There are a number of different factors to take into account when comparing variable/adjustable-rate mortgages. We’ll cover six of the most important:

■ Teaser rate

■ Caps

■ Indices

■ Margin

■ Adjustment period

■ Steps

What Is a Teaser Rate?

Most ARMs have a low beginning interest rate. This is usually only a teaser, a come-on to get you to sign up for the ARM. Often the teaser is several percentage points below the true rate. What this means is that in the first few adjustment periods, your effective interest rate will rise even if interest rates in general do not!

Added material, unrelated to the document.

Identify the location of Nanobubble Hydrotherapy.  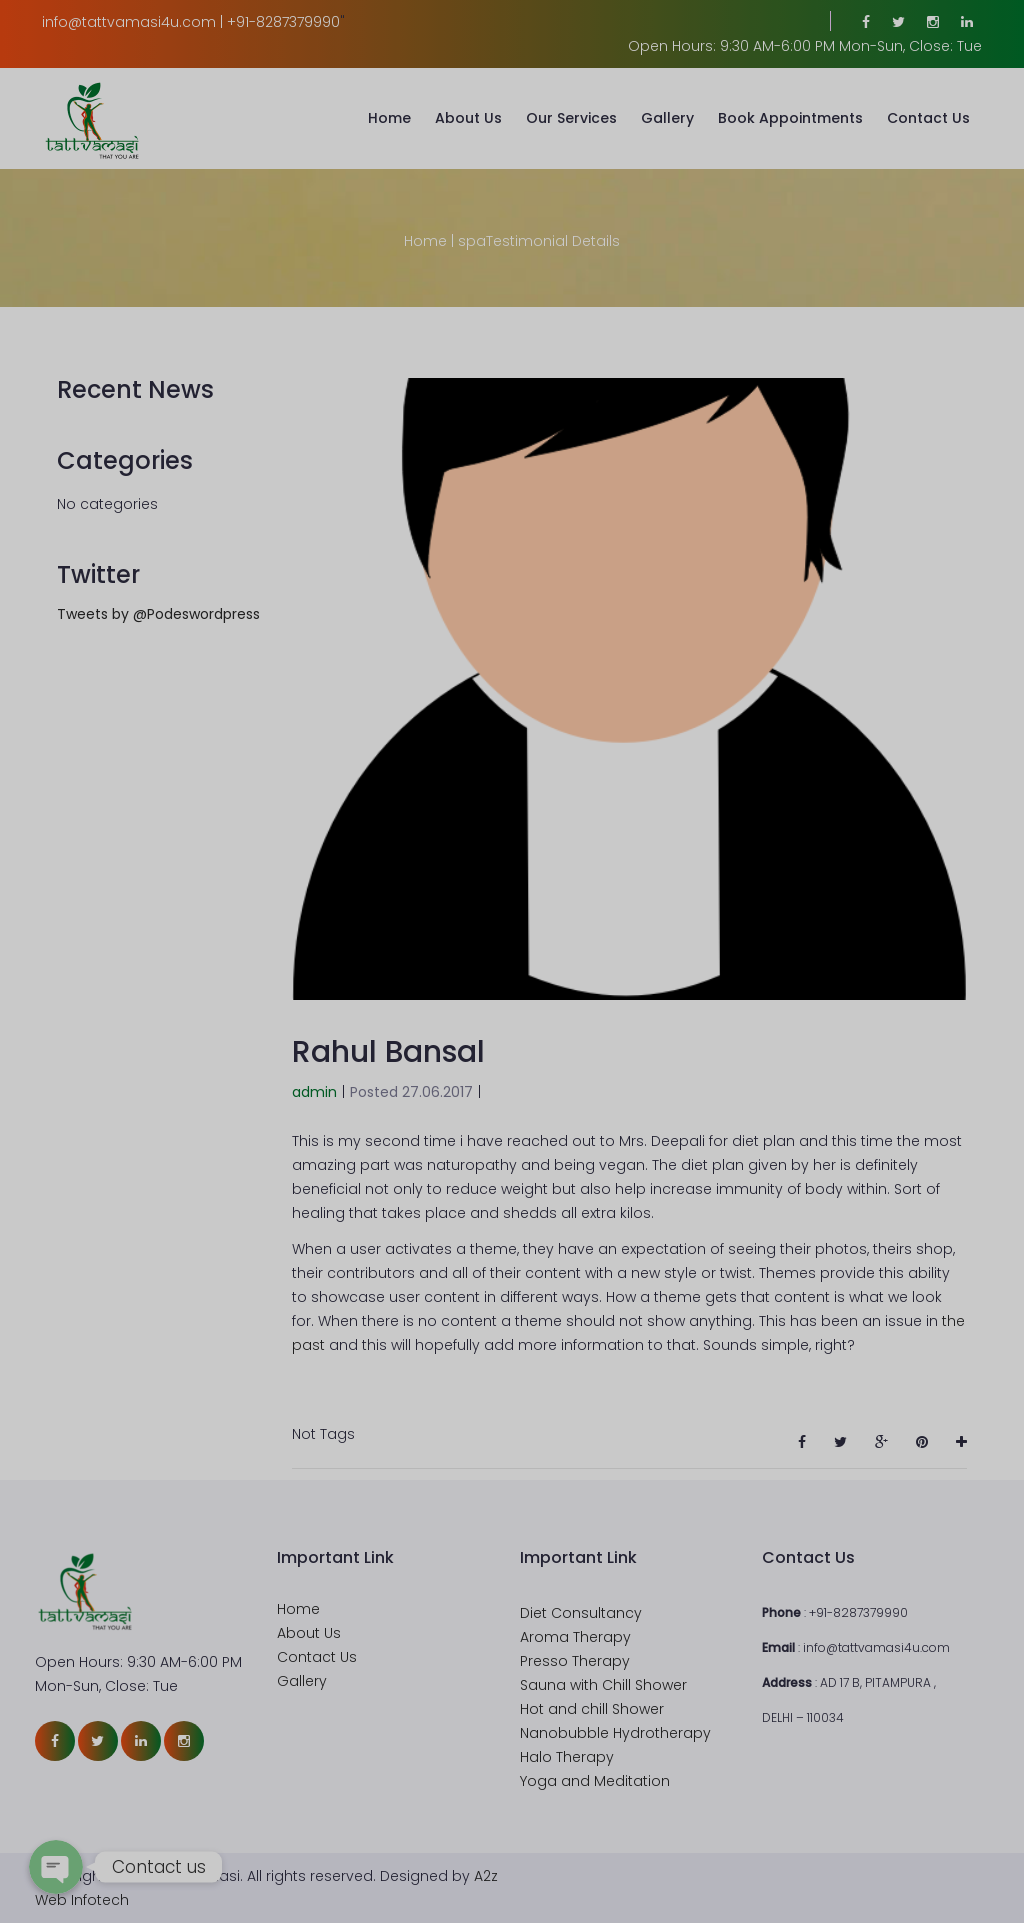 (615, 1733).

As an example, the discounted teaser rate may be 4 percent and the true market rate may be 7. You get the ARM at 4 percent. However, if it has 3-month adjustment periods with a maximum adjustment of 1 percent in interest each period, within 9 months it will be up to 7 percent. Your interest rate will go up 1 percent the first 3-month period, 1 percent the second 3-month period, and 1 percent the third 3-month period, so that 9 months after you get the loan you are paying 7 percent instead of 4.

Additionally, some of these loans are written in such a way that the interest rate will continue on up to make up for the below-market interest rate you received as part of the teaser. So your interest rate could continue on up beyond 7 percent for a time!

Remember, the teaser rate is only temporary. Don’t be fooled into thinking that it is the true rate of your mortgage. Ask the lender what the true rate is. You’ll be shown the APR (annual percentage rate), which will be higher than the teaser but probably still not as high as the current market rate of the mortgage (because the APR is a blending of the teaser and the current mortgage rate).

When comparing ARMs, it’s usually to your advantage to go for the one where the teaser lasts the longest, thus maximizing your period of low interest rates.

What Are Caps?

Adjustable rates often have caps limiting the maximum amount that the interest rate can rise over the term of the loan and the adjustment period. Rate caps prevent the interest rate on a variable rate mortgage from rising indefinitely.

Some loans offer payment caps, where the amount the monthly payment can rise (to compensate for a rising interest rate) is also capped. It sounds like a good idea, but in reality it can be a trap. Monthly payment caps often lead to negative amortization, which, simply put, means that you end up owing more than you originally borrowed!

Negative amortization happens when the interest rate goes up and your monthly payment does not. In this case, each month you may not be paying enough to meet just the interest on the mortgage, let alone repaying the principal.